Nonetheless, sales grew and within less than five years, the company was back to its pre-2001 revenue level. They stopped in-person classes. Stopped writing books. No more DVDs. They went all-in on the online idea. As it turned out, people everywhere who taught Photoshop and web design were using Weinman's courses, and bringing them into their schools and into their companies. Says Heavin, "We'd be installed in all of Apple, all of Adobe, all of Microsoft, all of Google. And the employees were starting to demand that companies bring it in. It was just a word-of-mouth thing."
In 2007, having passed the 100,000-subscriber milestone, they brought in an outside CEO, Eric Robison. "We were fumbling with success," says Heavin. "Here I am an art student, and Lynda is a teacher. We had no business background." Revenue had hit $10 million, and California's venture capital community had noticed. The phone was ringing off the hook. As the new team took shape, they stepped on the gas. Sales reached $100 million in 2012. In 2013, somewhat reluctantly, the couple finally took outside investment. The business grew even faster, and in 2015, LinkedIn made an unsolicited offer to buy the business. LinkedIn wanted to broaden its business from helping its users with "how to get a job," and add "how to get trained." LinkedIn paid $1.5 billion for the business, which they subsequently rebranded as LinkedIn Learning. The business that Weinman and Heavin had lovingly nurtured for nearly 20 years had made its mark!
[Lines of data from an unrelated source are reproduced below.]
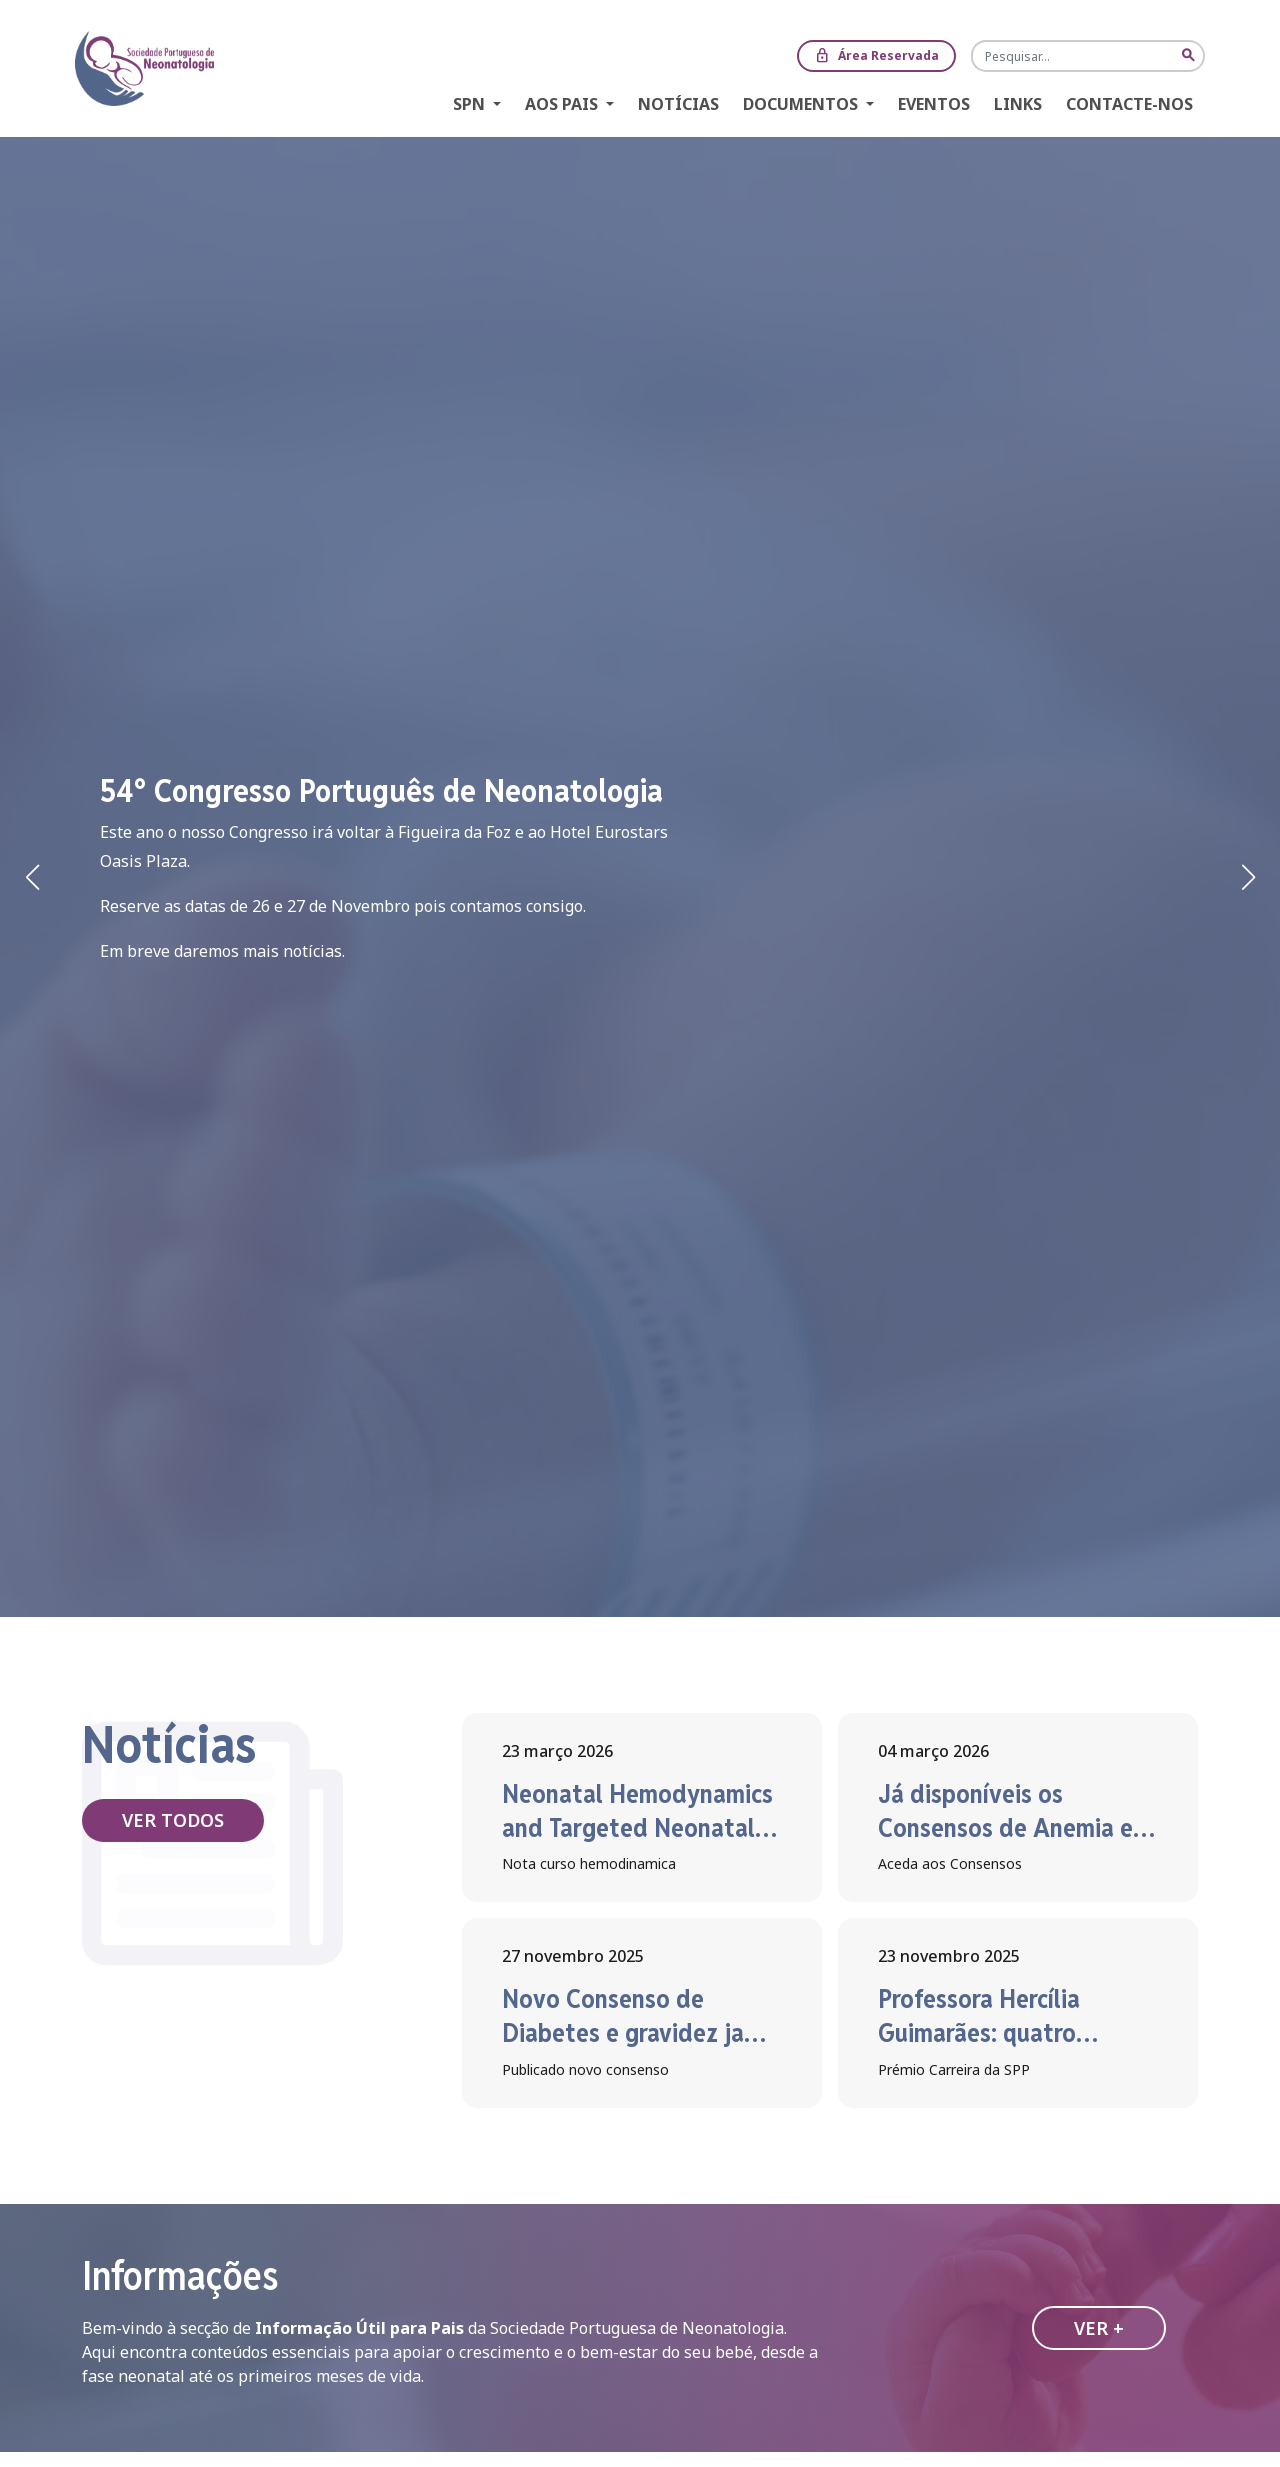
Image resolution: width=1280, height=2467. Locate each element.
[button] (1248, 877)
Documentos (802, 104)
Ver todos (173, 1820)
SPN (471, 104)
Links (1018, 104)
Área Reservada (876, 56)
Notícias (678, 104)
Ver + (1099, 2328)
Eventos (934, 104)
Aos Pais (563, 104)
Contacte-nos (1129, 104)
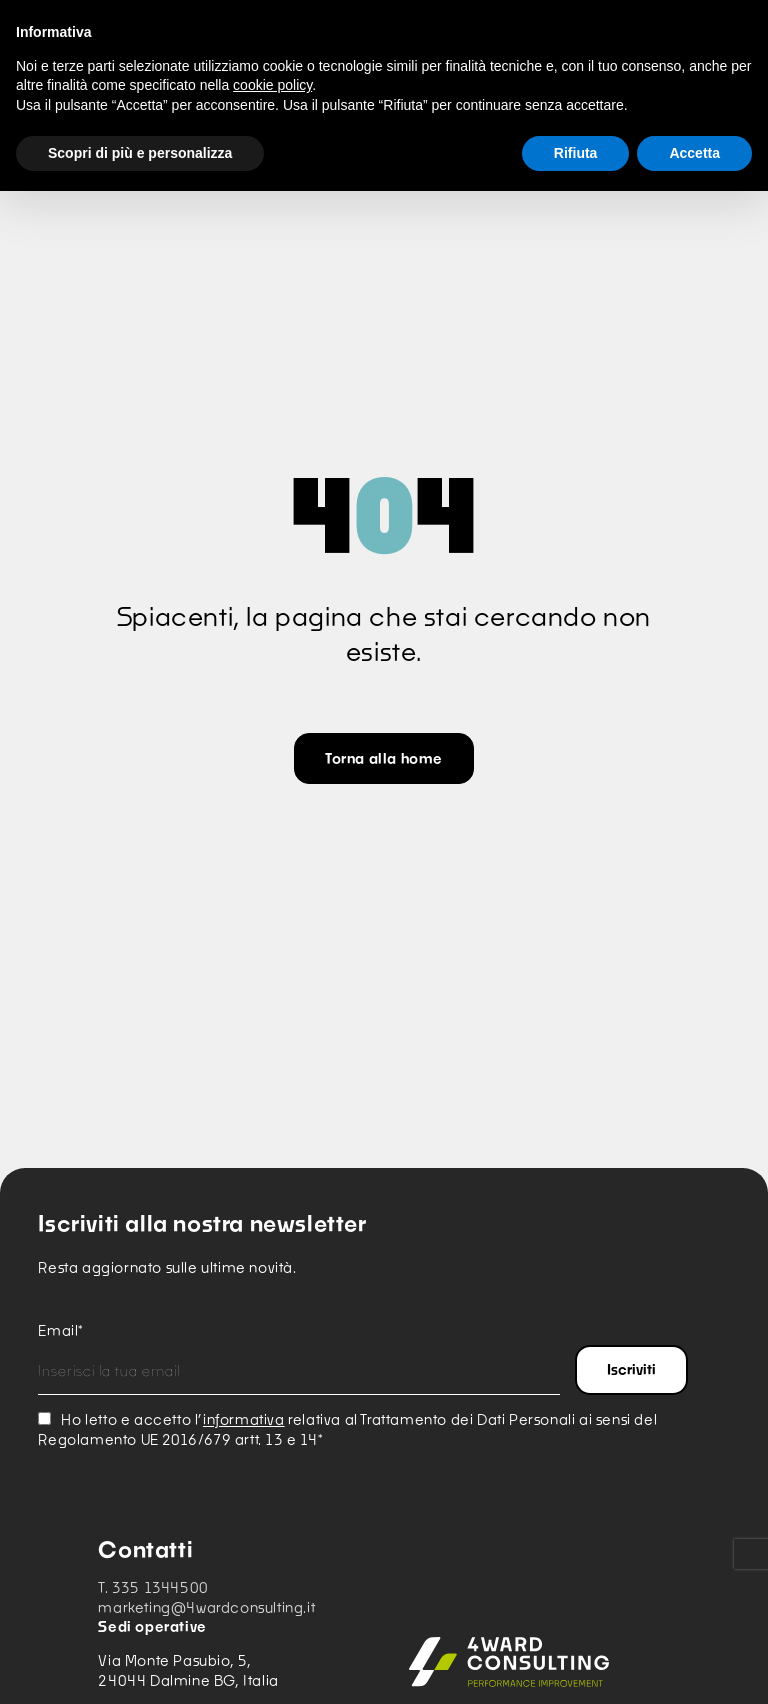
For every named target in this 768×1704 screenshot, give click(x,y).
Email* (60, 1330)
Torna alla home (384, 758)
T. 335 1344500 (153, 1587)
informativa (244, 1419)
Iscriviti (631, 1369)
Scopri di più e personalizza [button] (140, 153)
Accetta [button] (694, 153)
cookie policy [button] (272, 85)
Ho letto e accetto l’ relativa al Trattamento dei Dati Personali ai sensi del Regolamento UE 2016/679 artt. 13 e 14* (347, 1429)
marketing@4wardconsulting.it (206, 1607)
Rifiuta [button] (576, 153)
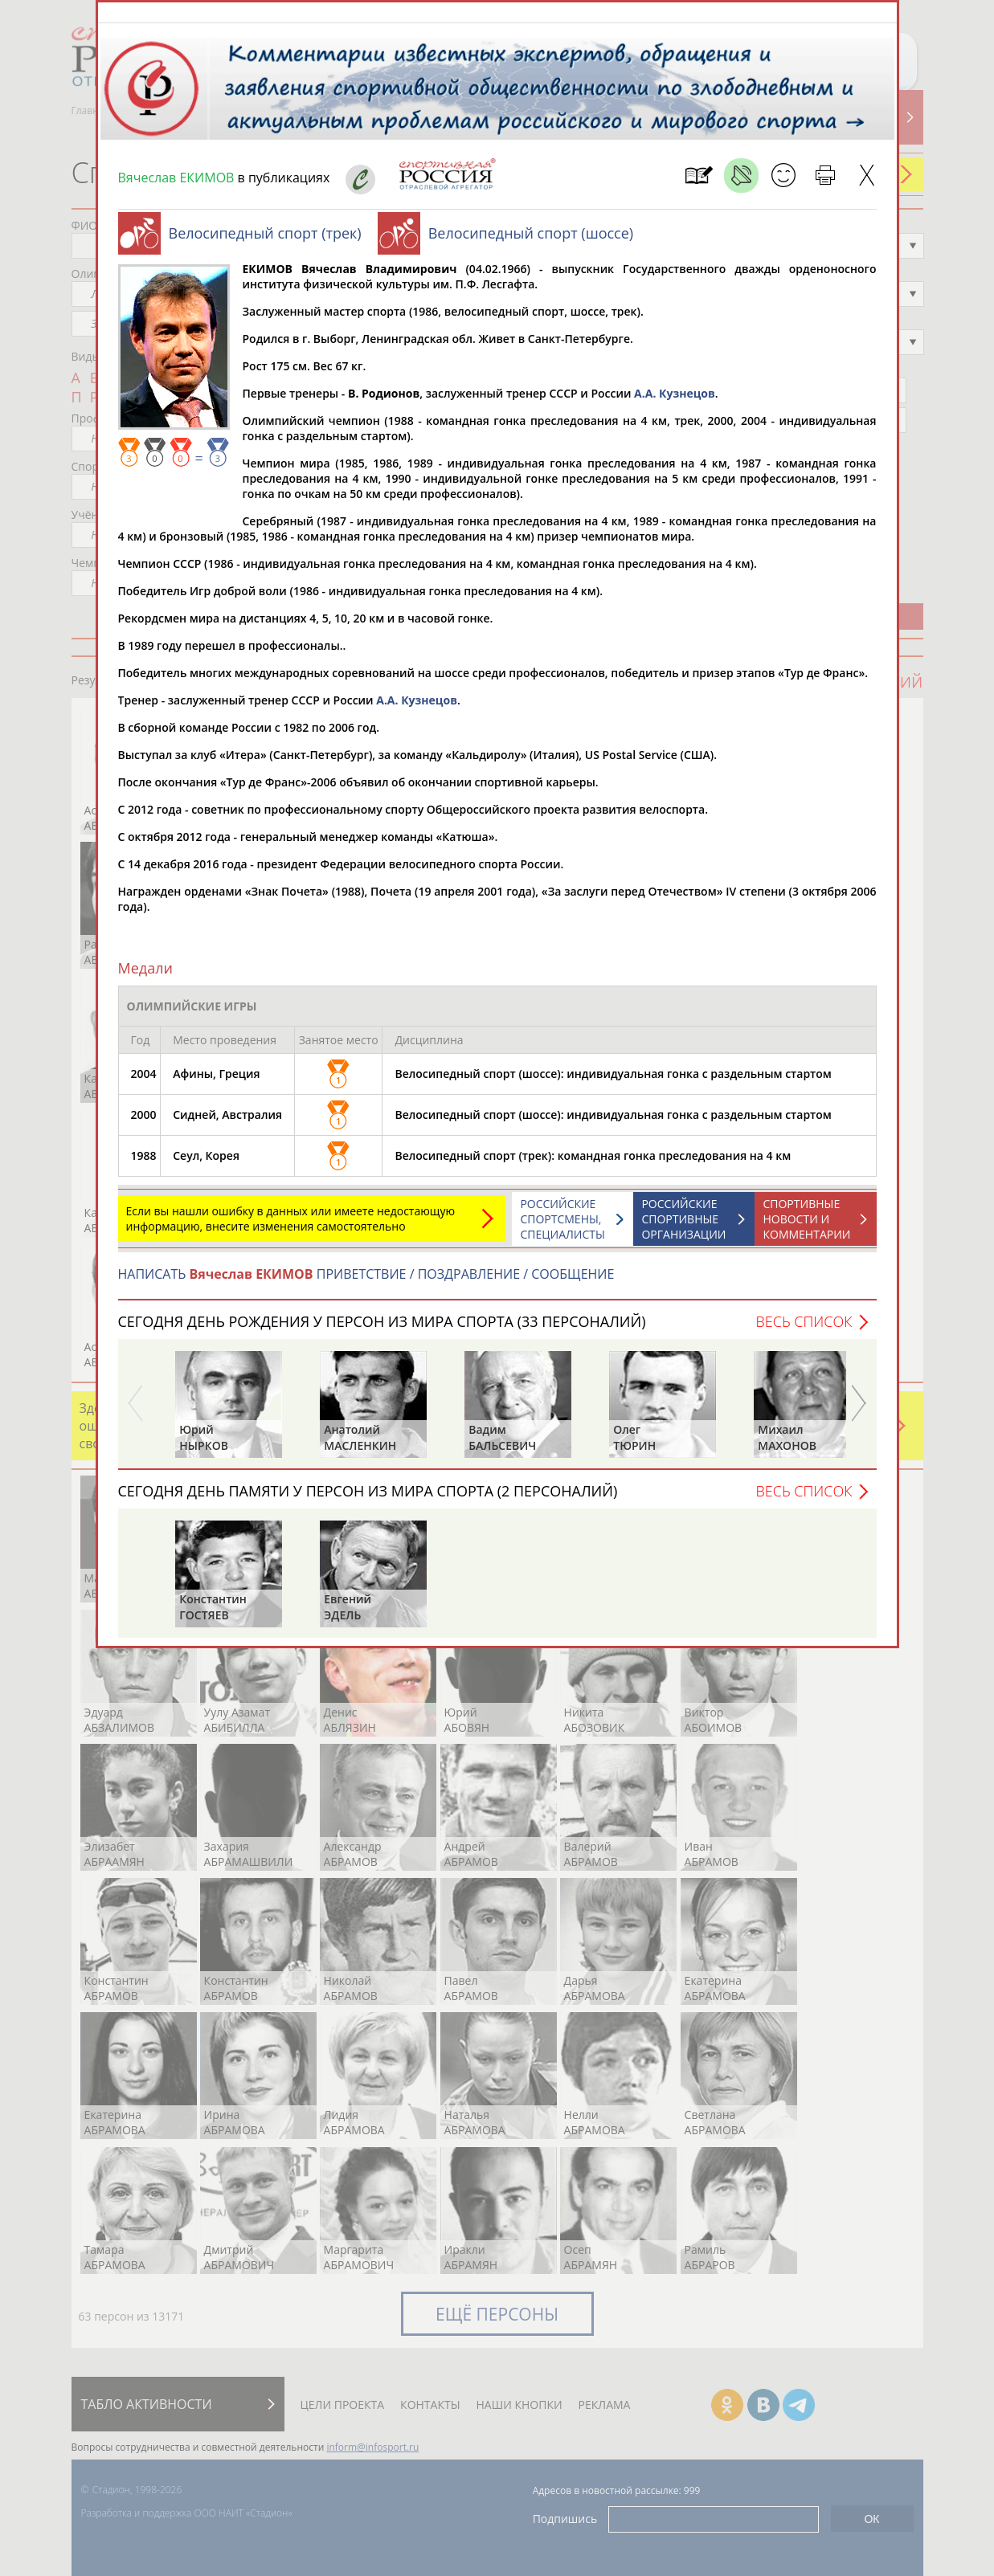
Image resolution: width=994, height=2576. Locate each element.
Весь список (803, 1329)
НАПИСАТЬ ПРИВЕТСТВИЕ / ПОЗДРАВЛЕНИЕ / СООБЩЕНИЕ (366, 1282)
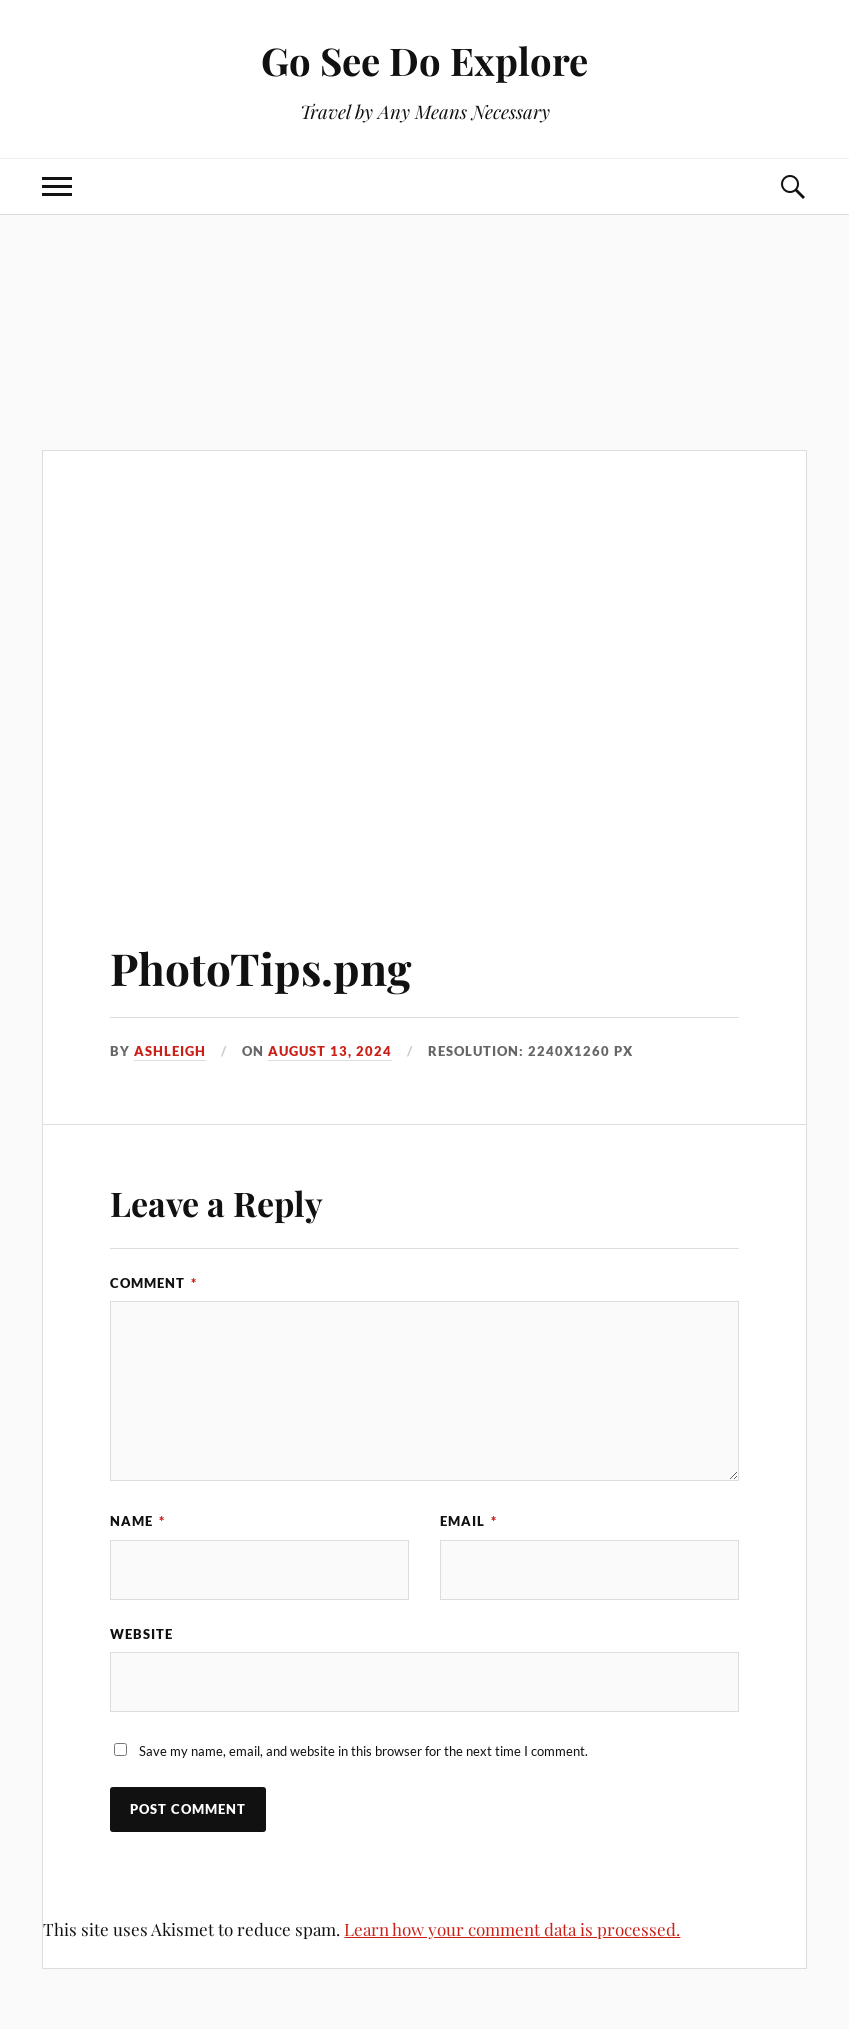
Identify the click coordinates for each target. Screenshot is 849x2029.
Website (141, 1634)
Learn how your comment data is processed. (512, 1929)
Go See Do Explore (424, 60)
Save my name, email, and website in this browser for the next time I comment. (363, 1751)
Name (137, 1521)
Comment (153, 1283)
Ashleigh (170, 1051)
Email (468, 1521)
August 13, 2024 (330, 1051)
Arguably, Weinman changed the world for many of the more than four million students who took one or more of Lynda. com's online courses. New skills. New passions. New jobs. New careers. Lynda Weinman is the poster child, the exemplar entrepreneur, perhaps, whose journey foretells the lessons I impart in my book. In my view, it was Weinman's innate entrepreneurial mindset, as much as her superb pedagogy, that made her journey so successful. Fortunately for you, you don't have to have been born with these six break-the-rules elements of an entrepreneurial mindset. You can learn them, and apply them. After all, entrepreneurs are made, not born- at least most of the time!